There is a network of pathways through the woods behind the castle. already i have started to form a relationship with the woods, the trees, and the animals that live there, (deer, stray dogs, squirrels, hundreds of rabbits, and birds.) there is an old moss covered foundation that is buried in the heart of the place, which we have dubbed ‘the stone cottage’. the fallen walls are like green benches inviting you to sit, maybe have tea or write for a time. I often wonder what it used to be, a barn, or a house of some kind. the animals own it now, and there is a large tree on the east side with a large hole, perfect for an owl, or for hiding notes which I am apt to do.

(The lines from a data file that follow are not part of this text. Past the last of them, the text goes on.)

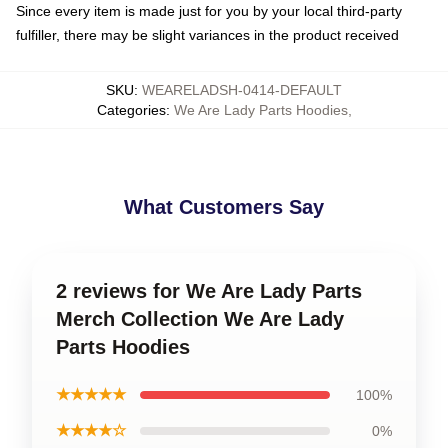
Since every item is made just for you by your local third-party
fulfiller, there may be slight variances in the product received
SKU
:
WEARELADSH-0414-DEFAULT
Categories
:
We Are Lady Parts Hoodies
,
What Customers Say
2 reviews for We Are Lady Parts
Merch Collection We Are Lady
Parts Hoodies
★★★★★
100%
★★★★☆
0%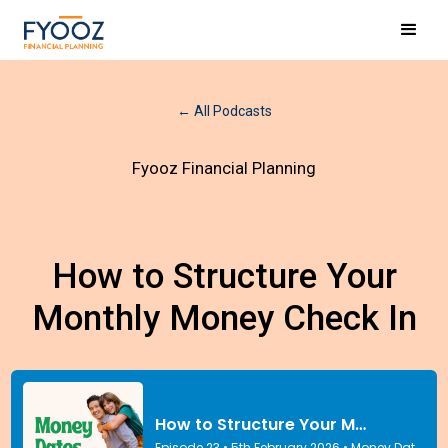
← All Podcasts
Fyooz Financial Planning
How to Structure Your
Monthly Money Check In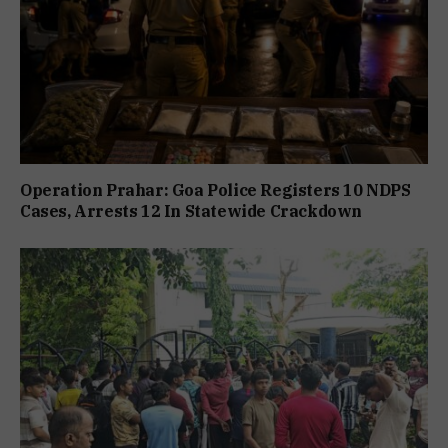
Operation Prahar: Goa Police Registers 10 NDPS
Cases, Arrests 12 In Statewide Crackdown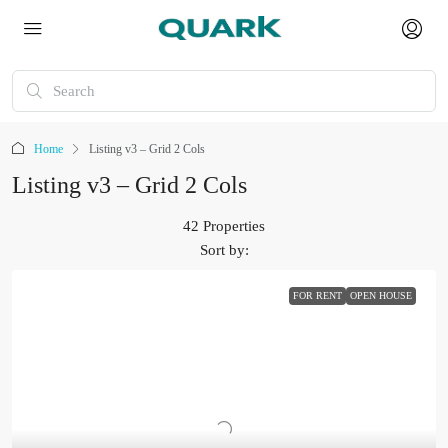
Home
Listing v3 – Grid 2 Cols
Listing v3 – Grid 2 Cols
42 Properties
Sort by:
FOR RENT
OPEN HOUSE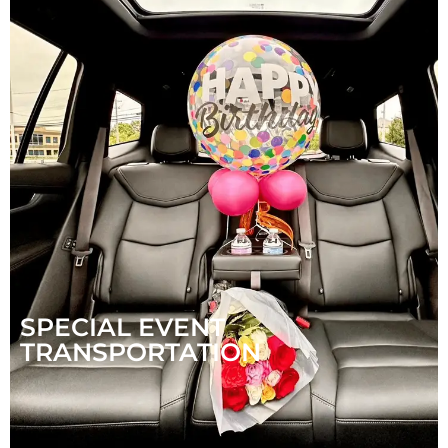
SPECIAL EVENT
TRANSPORTATION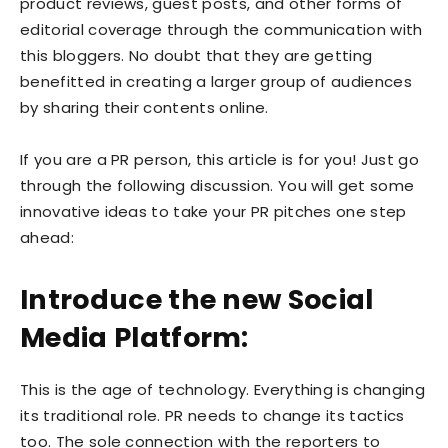
product reviews, guest posts, and other forms of
editorial coverage through the communication with
this bloggers. No doubt that they are getting
benefitted in creating a larger group of audiences
by sharing their contents online.
If you are a PR person, this article is for you! Just go
through the following discussion. You will get some
innovative ideas to take your PR pitches one step
ahead:
Introduce the new Social
Media Platform:
This is the age of technology. Everything is changing
its traditional role. PR needs to change its tactics
too. The sole connection with the reporters to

This week I am forced to slow down due to a cold. while I resist the lack of activity at first I acknowledge that it could not come at a better time. work has slowed at least for a few days. and I allow myself the gift of being sucked into a good novel, one of those where the characters become a part of your life for the time being. you think about them while going about your day and wonder what crazy things they will be upto when you see them next.
I am wandering through the world of Ignatius P. Reilly, and it causes me to uncontrollably laugh out loud and lose a bit of my grasp on reality. (those of you who have read the book will know what i mean.) what crazy hero is this, with his tendency to preach about the ills of modern society to everyone he encounters, while taking no responsibility for the miserably, pitious state of his life? he must be one of the most annoying, insulting, obnoxious characters ever written. yet i can’t help but like him somehow.
i can’t put it down.
don’t you love when that happens?
(and to T.Tucker who recently found me by doing a google search on the subject of “book sniffing”, I have on two occasions taken a whiff of this current volume, and find it brings me back to sitting on the floor in Bogey’s bookstore in Davis California, under the literature section.)